Akashia inhaled her mind-bending intentions from the subtle realm where the Unseen influenced reality. She feared she recognized that voice, hoped she was wrong, and took no chances. As soon as she was settled in her physical self, she swept a leafy frond through the loose dirt and dust on the ground in front of her, destroying the touchstone patterns she'd drawn there. In another moment she would have erased them from her memory as well, replacing them with innocent diversions.

But Akashia didn't have another moment.

A wind from nowhere whisked through her Quraite hut. It took a familiar shape: frail-limbed and hunched with age, a broad-brimmed hat with a gauze veil obscuring eyes that shone with their own light.

Not a friendly light. Akashia didn't expect friendship from her one-time mentor. She knew what she'd been doing. There were fewer rules along the Unseen Way than there were in druidry. Still, it didn't take rules to know that Telhami wouldn't approve of her meddling in the white-skinned woman's dreams.

"Grandmother."

A statement, nothing more or less, a paltry acknowledgment of Telhami's presence in this hut, their first meeting since Telhami's death a year ago. For in all that time, no matter what entreaties Akashia offered, Telhami hadn't left her grove, hadn't strayed from the man to whom she'd bequeathed that grove. Even now, after all that silence, Telhami said nothing, only lifted her hand. Wind fell from her outstretched arm, an invisible gust that scoured the ground between them. When it had finished, the touchstone pattern had reappeared.

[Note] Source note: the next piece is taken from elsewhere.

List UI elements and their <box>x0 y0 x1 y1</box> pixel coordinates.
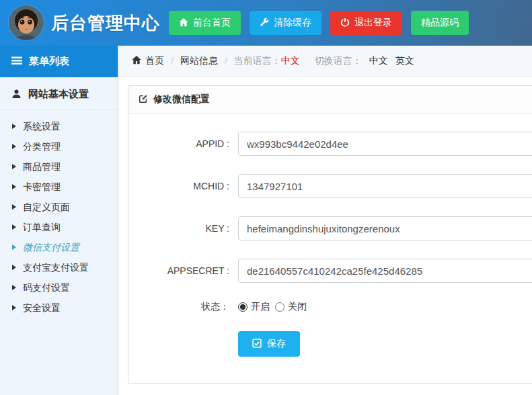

She drew a veil of her own around her thoughts, preserving her privacy. While Telhami might have the mind-bending strength to pierce Akashia's defenses, Akashia had survived more fearsome assaults than Grandmother was likely to throw at her, no matter how great her disappointment. Courtesy of Elabon Escrissar, Akashia knew what dwelt in every murky corner of her being, and she'd learned to transform that darkness into a weapon.

If Telhami wanted to do battle with those nightmares, Akashia was ready.

"Is this judgment?" Telhami's spirit demanded, adding its own judgment to its disappointment.

Akashia offered neither answer nor apology to the woman who'd raised her, mentored her, ignored her and now presumed to challenge her.

"I asked you a question, Kashi."

"Yes, it's judgment," she said, defying the hard bright eyes that glowed within the veil. "It had to be done. She came from him!" she snarled, then shuddered as defiance shattered. Escrissar's black mask appeared in her mind's eye. And with the mask, bright unnatural talons fastened to the fingers of his dark-gloved hands appeared also. Talons that caressed her skin, leaving a trail of blood.

The New Race woman's mask was quite, quite different. Her long red fingernails seemed impractical; nevertheless a rope had been thrown and pulled tight. Akashia couldn't think of one without thinking of the other.

"It had to be done," she repeated obstinately. "I told Pavek to take her to his grove—to the grove you bequeathed to him—but the Hero of Quraite refused. So I judged her myself."